I’m not sure what I thought I would find when I stepped inside the gymnasium the last Saturday night in March. I know that I was hoping to find my sister and enjoy the show–but I considered neither of those very likely given the crowd of people crammed inside the gym and the fact that I hadn’t been to a concert in over five years. As far as concerts go, I had thought that they were over for me–that they had simply become relics of my high school and early college years, along with all the music I had so loved and then lost in the autumn of 2008.
“Depression” was the word I typed into the Google search bar, which lead me to the identically titled Wikipedia article, which helped me to finally understand why I had lost the ability to enjoy anything, why I had no appetite and couldn’t get out of bed, and why the notes of my favorite songs no longer meant anything to me. By the time I lost music altogether I had long since abandoned any pretense of caring about the Christian music scene.
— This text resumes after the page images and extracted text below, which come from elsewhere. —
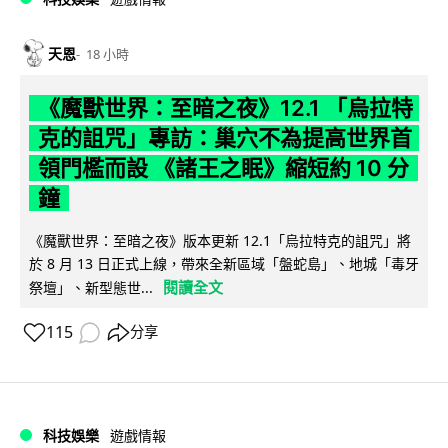
天恩
18 小時
《魔獸世界：至暗之夜》12.1 「烏拉特
克的詛咒」專訪：巢穴不為提高世界首
領門檻而設 《諸王之眠》縮短約 10 分
鐘
《魔獸世界：至暗之夜》版本更新 12.1「烏拉特克的詛咒」將
於 8 月 13 日正式上線，帶來全新區域「盤蛇島」、地城「毒牙
閱讀全文
祭壇」、新型態世...
115
分享
科技娛樂
遊戲情報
Except for a few embarrassingly cheesy Christian CD’s that had initially guided my entrance into the world of music, I was a musical product of Blink-182 and all the pop-punk rock bands and Vans Warped Tours that followed so gloriously in their wake. Rather early on I had decided that Christian music was boring, often corny, and provided hardly any lyrics that I could actually relate to.
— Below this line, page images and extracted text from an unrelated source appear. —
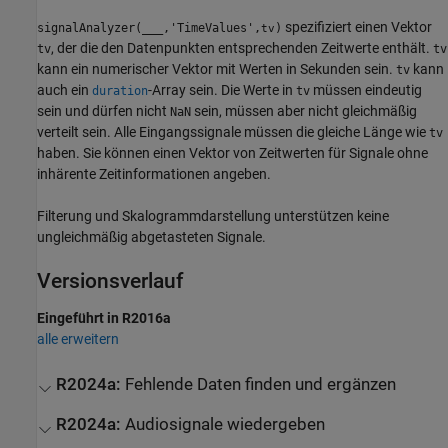
spezifiziert einen Vektor
signalAnalyzer(
___
,'TimeValues',
)
tv
, der die den Datenpunkten entsprechenden Zeitwerte enthält.
tv
tv
kann ein numerischer Vektor mit Werten in Sekunden sein.
kann
tv
auch ein
-Array sein. Die Werte in
müssen eindeutig
duration
tv
sein und dürfen nicht
sein, müssen aber nicht gleichmäßig
NaN
verteilt sein. Alle Eingangssignale müssen die gleiche Länge wie
tv
haben. Sie können einen Vektor von Zeitwerten für Signale ohne
inhärente Zeitinformationen angeben.
Filterung und Skalogrammdarstellung unterstützen keine
ungleichmäßig abgetasteten Signale.
Versionsverlauf
Eingeführt in R2016a
alle erweitern
R2024a:
Fehlende Daten finden und ergänzen
R2024a:
Audiosignale wiedergeben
Except in the case of one band. Not all the cheesy Christian bands in the world could have kept me away from Relient K. I loved everything about them. The guys were young and cool and relatable. Their songs not only had that light-hearted pop-punk sound of happiness, but were also clever and funny. They never took themselves too seriously, and–most importantly–their lyrics actually provided a narrative of the Christian life that I could relate to. I’ve been listening to Relient K for over 10 years now, and on long car trips I can listen to their albums one after another and hear the story of my own walk with Christ. The lyrics are poignantly human, and speak honestly about the guilt, failure, confusion, and disappointment of living in the reality of our own sinfulness, but they also manage to cling to the hope and joy that come from being loved unconditionally by God. I hear the words of the songs, and know them as my own: “a fallen man’s praise”.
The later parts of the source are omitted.